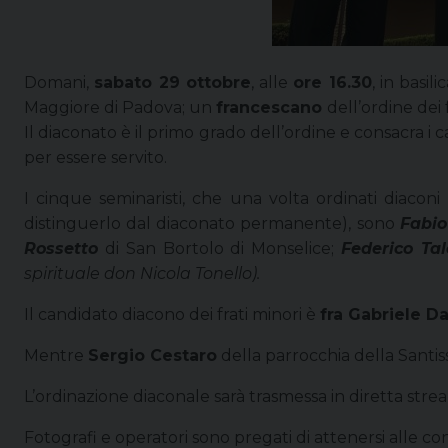
Domani,
sabato 29 ottobre
, alle
ore 16.30
, in basi
Maggiore di Padova; un
francescano
dell’ordine dei 
Il diaconato è il primo grado dell’ordine e consacra i c
per essere servito.
I cinque seminaristi, che una volta ordinati diaconi
distinguerlo dal diaconato permanente), sono
Fabio
Rossetto
di San Bortolo di Monselice;
Federico Ta
spirituale don Nicola Tonello).
Il candidato diacono dei frati minori è
fra Gabriele D
Mentre
Sergio Cestaro
della parrocchia della Santiss
L’ordinazione diaconale sarà trasmessa in diretta strea
Fotografi e operatori sono pregati di attenersi alle c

--------------------------------

EXERCISE DETAILS: Starting at the first line of the listing above, write out each line exactly and nothing else until you reach the line containing "Sergio Cestaro", which is included as well; omit all pictures.

ANSWER SPACE:
Domani,
sabato 29 ottobre
, alle
ore 16.30
, in basi
Maggiore di Padova; un
francescano
dell’ordine dei 
Il diaconato è il primo grado dell’ordine e consacra i c
per essere servito.
I cinque seminaristi, che una volta ordinati diaconi
distinguerlo dal diaconato permanente), sono
Fabio
Rossetto
di San Bortolo di Monselice;
Federico Ta
spirituale don Nicola Tonello).
Il candidato diacono dei frati minori è
fra Gabriele D
Mentre
Sergio Cestaro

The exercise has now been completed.